OK - claimed benefits via Perplexity, with associated caveats (below):
Amazon’s in-house chips are mainly claimed to excel on price-performance, throughput, latency, memory bandwidth, and energy efficiency versus general-purpose GPUs. The strongest claims are for AWS Inferentia and Trainium: lower inference cost, higher throughput, and better performance per watt for AI workloads.[247wallst +1]
Claimed strengths (mostly compared to earlier Amazon chips / no direct references to merchant market competitors)
• Lower cost for AI inference and training. AWS says Inferentia2 delivers up to 4x higher throughput and up to 10x lower latency than Inferentia, while Inf1 instances can provide up to 70% lower cost per inference than comparable EC2 instances.[aws.amazon]
• Better price-performance than GPUs. Amazon has said its Trainium-based systems can cut AI training and inference costs by up to half versus comparable GPU setups, framing custom silicon as a cost-leadership play.[247wallst]
• Higher throughput and memory capacity. AWS says Inferentia2 has 32 GB of HBM per chip, 4x the memory of Inferentia, and 10x the memory bandwidth, which helps with larger and more complex models.[aws.amazon]
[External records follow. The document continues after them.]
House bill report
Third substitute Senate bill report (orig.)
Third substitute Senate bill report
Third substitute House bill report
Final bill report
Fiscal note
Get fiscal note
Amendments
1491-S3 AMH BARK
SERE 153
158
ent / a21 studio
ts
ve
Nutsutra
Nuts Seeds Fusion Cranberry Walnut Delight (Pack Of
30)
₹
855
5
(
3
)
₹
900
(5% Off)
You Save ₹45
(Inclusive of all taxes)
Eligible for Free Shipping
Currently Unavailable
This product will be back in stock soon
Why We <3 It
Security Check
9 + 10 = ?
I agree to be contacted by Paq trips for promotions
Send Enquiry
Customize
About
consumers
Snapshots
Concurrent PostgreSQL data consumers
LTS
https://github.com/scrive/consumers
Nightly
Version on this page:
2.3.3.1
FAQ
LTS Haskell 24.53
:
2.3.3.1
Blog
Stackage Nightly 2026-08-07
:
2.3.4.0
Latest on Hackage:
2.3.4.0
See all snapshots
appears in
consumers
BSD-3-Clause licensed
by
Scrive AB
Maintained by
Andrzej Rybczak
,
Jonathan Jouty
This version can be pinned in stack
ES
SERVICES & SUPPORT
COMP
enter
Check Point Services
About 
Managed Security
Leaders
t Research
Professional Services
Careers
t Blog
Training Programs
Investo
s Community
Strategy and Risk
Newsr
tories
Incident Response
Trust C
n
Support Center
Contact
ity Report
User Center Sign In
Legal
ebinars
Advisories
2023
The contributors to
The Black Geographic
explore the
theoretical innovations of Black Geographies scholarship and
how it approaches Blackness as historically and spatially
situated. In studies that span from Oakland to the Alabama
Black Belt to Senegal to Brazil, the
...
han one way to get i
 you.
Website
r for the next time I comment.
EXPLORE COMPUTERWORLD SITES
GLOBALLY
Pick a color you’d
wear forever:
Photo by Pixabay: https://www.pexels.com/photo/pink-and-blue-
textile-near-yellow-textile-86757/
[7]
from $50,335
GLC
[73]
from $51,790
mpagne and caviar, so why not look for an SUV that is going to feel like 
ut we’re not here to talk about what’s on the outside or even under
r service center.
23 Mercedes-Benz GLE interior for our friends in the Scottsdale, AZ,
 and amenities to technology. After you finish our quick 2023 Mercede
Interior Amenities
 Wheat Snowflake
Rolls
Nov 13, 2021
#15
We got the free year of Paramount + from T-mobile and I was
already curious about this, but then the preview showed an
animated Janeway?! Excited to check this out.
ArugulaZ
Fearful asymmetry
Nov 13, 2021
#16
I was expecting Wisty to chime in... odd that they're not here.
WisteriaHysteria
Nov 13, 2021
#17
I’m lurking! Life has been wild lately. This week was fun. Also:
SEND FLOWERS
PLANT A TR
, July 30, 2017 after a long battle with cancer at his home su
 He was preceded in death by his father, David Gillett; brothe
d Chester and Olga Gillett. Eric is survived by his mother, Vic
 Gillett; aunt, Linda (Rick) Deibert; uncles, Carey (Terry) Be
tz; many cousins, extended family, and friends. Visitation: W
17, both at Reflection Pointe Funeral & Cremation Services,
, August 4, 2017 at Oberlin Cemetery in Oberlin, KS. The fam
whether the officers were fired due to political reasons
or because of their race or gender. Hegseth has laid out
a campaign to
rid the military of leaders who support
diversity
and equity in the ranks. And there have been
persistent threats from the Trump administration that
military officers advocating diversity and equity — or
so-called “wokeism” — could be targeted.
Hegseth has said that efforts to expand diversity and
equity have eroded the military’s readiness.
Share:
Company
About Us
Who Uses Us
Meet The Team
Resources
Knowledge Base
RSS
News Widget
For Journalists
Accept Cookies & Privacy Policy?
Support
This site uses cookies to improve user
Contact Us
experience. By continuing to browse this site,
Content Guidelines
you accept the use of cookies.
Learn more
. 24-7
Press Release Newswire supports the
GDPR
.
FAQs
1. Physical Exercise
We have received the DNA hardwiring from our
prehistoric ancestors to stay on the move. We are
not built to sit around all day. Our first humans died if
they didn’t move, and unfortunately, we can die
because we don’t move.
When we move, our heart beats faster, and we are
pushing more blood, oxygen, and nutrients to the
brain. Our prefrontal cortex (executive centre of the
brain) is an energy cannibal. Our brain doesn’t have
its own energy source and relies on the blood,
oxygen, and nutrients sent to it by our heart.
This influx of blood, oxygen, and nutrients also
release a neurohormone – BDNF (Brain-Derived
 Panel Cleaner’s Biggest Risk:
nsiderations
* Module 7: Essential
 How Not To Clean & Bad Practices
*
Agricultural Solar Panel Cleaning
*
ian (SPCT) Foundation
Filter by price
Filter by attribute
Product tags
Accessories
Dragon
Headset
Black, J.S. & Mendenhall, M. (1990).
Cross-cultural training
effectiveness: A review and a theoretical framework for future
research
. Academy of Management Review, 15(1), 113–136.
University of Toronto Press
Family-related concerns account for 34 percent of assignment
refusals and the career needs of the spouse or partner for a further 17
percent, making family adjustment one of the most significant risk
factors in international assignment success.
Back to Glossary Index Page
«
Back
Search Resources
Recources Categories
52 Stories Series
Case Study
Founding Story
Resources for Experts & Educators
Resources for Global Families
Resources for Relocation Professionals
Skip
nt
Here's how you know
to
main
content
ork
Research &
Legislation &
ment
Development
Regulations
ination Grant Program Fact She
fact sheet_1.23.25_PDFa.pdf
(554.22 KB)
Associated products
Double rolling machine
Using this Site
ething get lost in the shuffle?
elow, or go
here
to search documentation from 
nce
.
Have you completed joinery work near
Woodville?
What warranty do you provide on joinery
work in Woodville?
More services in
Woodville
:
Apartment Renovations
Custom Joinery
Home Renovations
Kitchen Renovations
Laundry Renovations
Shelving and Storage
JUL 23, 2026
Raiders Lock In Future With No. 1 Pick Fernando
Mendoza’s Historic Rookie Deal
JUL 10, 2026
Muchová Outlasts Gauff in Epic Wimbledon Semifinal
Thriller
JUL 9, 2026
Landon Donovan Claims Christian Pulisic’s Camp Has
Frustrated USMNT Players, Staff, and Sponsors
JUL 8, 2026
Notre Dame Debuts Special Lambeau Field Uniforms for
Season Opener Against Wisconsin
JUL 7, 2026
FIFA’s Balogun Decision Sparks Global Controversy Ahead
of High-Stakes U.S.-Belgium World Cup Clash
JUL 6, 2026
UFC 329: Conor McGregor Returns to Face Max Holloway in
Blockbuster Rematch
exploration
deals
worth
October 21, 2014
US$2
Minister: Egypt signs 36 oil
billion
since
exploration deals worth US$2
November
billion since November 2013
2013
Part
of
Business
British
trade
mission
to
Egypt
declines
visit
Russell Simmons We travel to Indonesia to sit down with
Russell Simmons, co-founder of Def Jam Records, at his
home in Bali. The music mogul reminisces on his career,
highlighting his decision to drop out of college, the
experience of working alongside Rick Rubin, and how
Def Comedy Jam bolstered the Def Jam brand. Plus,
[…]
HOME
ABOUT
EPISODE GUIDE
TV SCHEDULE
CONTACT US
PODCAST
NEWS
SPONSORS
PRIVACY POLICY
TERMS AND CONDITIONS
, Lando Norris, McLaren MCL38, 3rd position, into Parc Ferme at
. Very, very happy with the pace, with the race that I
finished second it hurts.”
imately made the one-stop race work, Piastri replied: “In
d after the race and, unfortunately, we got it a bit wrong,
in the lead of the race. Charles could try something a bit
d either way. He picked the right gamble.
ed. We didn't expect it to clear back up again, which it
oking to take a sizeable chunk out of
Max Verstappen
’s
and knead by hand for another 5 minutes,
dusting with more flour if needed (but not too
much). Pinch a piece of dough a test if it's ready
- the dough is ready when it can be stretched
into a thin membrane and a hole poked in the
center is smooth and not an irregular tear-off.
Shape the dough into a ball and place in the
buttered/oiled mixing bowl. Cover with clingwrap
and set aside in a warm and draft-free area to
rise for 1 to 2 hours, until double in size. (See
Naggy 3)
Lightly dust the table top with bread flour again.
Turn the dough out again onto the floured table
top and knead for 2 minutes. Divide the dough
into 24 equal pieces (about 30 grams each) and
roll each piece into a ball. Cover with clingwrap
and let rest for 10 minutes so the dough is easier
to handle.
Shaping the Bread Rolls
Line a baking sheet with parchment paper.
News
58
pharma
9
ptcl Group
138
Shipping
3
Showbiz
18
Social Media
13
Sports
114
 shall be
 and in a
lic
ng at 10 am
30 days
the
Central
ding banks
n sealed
• Scale-out inference support. Inf2 instances are described as the first inference-optimized EC2 instances with ultra-high-speed chip-to-chip connectivity for distributed inference.[aws.amazon]
• Framework compatibility. AWS says Neuron integrates natively with PyTorch and TensorFlow, so customers can use existing workflows with fewer code changes.[aws.amazon]
• Energy efficiency. AWS claims Inf2 instances offer up to 50% better performance per watt than comparable EC2 instances.[aws.amazon]
Important caveat
These are Amazon’s own claims, and some outside reporting says the chips still trail Nvidia in certain areas, especially latency and software maturity. So the core technical story is not “best overall chip,” but rather “optimized for AWS workloads at lower cost, with improving performance generation by generation”.
Real Benchmark Results
I’m personally waiting to see how Amazon Trainium does on InferenceX data center scale inference benchmarks to see if any of their claims are anywhere near true in a third-party assessment. Per a couple sources, Amazon is signed up to do the InferenceX work with SemiAnalysis, but haven’t produced any real results yet vis a vis existing NVIDIA and AMD comparisons. The longer it takes, the less likely it is that they have a competitive product at the rack level.
The Artist Known as InferenceMAX. GB300 NVL72, MI355X, B200, H100, Disaggregated Serving, Wide Expert Parallelism, Large Mixture of Experts, SGLang, vLLM, TRTLLM
newsletter.semianalysis.com
That Amazon has paired with Cerebras on disaggregated inference also tells me that their chips aren't particularly good on decode when compared to other new solutions.